T.J. and JEN SHARPE searched for immunotherapy clinical trials to treat his stage 4 melanoma. - Photo by KIM RUOFF
One weekend in August 2012, while his wife and two children visited family out of town, T.J. Sharpe was stuck at home nursing a high fever that just wouldn’t quit. He tried every trick in the book to lower his body temperature — Advil, Gatorade, soup — but it continued to spike up to 103.8 degrees Fahrenheit.

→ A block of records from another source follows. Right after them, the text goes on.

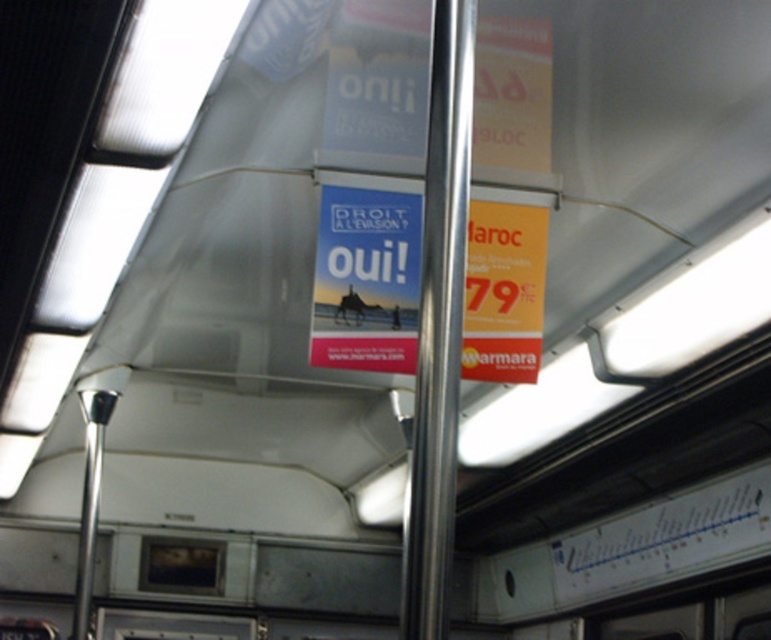 Consider the image. You are a passenger on a train and notice two points marked on the ceiling. The first point is at coordinates point (354, 356) and the second is at point (436, 376). If you want to touch the point that is closer to you, which coordinate should you reach for?

Point (436, 376) is closer to you because it is less further to the camera than point (354, 356). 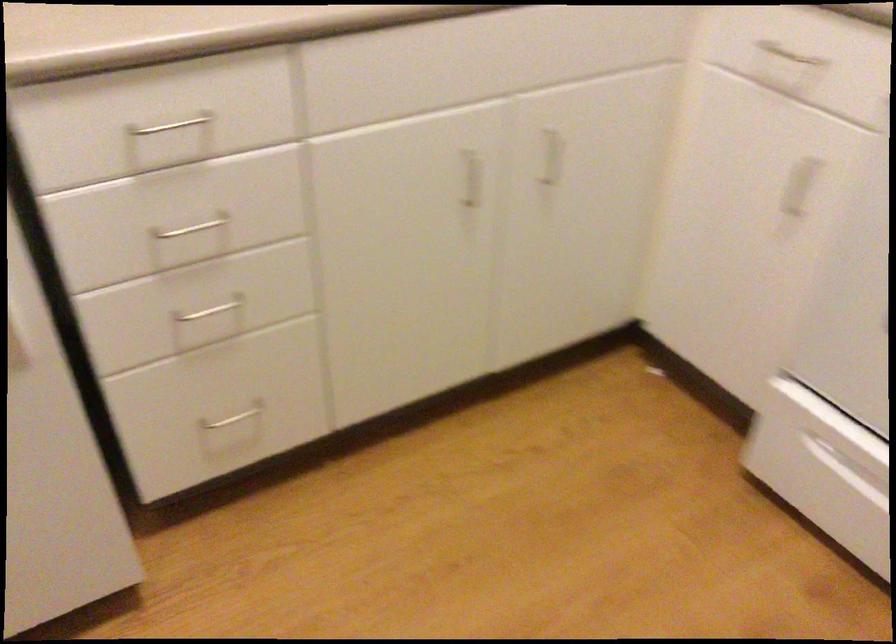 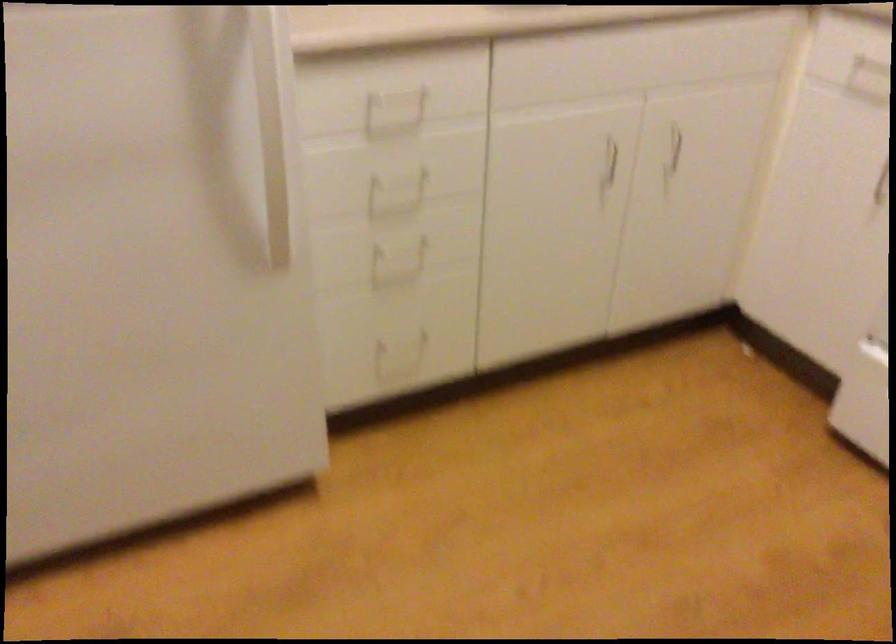 Where in the second image is the point corresponding to [210,225] from the first image?

(405, 178) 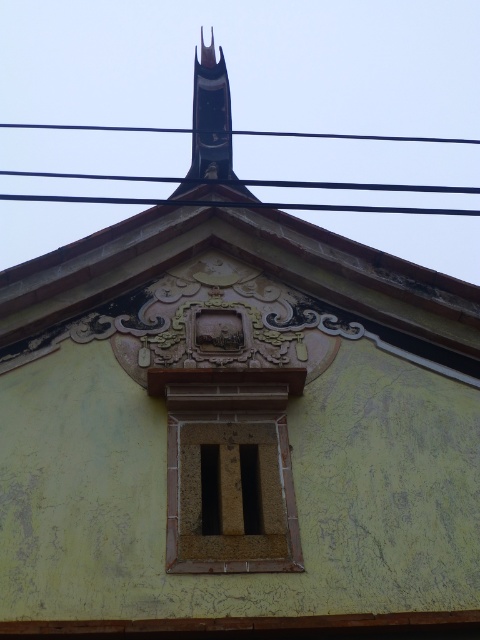 Between brown textured stone window at center and black wire at upper center, which one is positioned higher?

Positioned higher is black wire at upper center.

Who is shorter, brown textured stone window at center or black wire at upper center?

With less height is brown textured stone window at center.

Which is behind, point (182, 515) or point (2, 196)?

Point (2, 196)

Where is `brown textured stone window at center`? This screenshot has height=640, width=480. brown textured stone window at center is located at coordinates (229, 468). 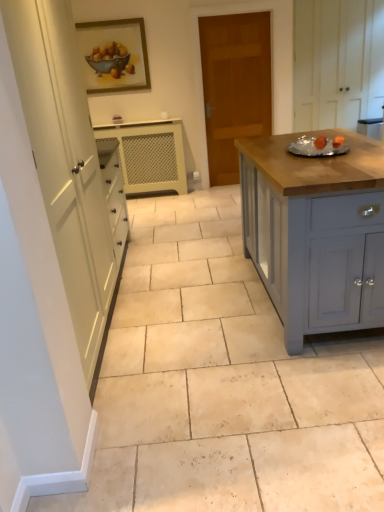 Question: In which direction should I rotate to look at white textured cabinet at center, which is the second cabinetry from top to bottom?

Choices:
 (A) left
 (B) right

Answer: (A)

Question: Is matte gray cabinet at right, which appears as the third cabinetry when viewed from the top, located within wooden door at center?

Choices:
 (A) yes
 (B) no

Answer: (B)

Sharpe reluctantly went to his local hospital’s emergency department, where a doctor told him an X-ray showed spots on his lungs that were likely cancerous. Over the next few days, tests confirmed the presence of tumors in his lungs, spleen, liver and abdomen. What Sharpe assumed would be a quick trip to the emergency department led to a diagnosis of stage 4 melanoma and a 16-day hospital stay.
“I was originally diagnosed with stage 1b melanoma that I had removed when I was 25 years old, and then 12 years later I get diagnosed with stage 4,” says Sharpe, a resident of Fort Lauderdale, Florida. “It was a difficult diagnosis, since my son was only 4 weeks old at the time.”
Sharpe lost 30 pounds in two weeks, had the large tumor in his abdomen removed and started researching the best course of treatment. His initial oncologist offered chemotherapy, which was then a standard, but said he’d be surprised if Sharpe survived two years. For the 37-year-old husband and father of two young children, that prognosis simply wasn’t good enough.
“My wife and I had a couple of friends who were familiar with the pharmaceutical space, and they knew that there was a ton of good research being done on immunotherapy, especially with checkpoint inhibitors,” Sharpe says. “We continued to look for something better than chemotherapy and eventually found two clinical trials that could give us the response that we were hoping for.”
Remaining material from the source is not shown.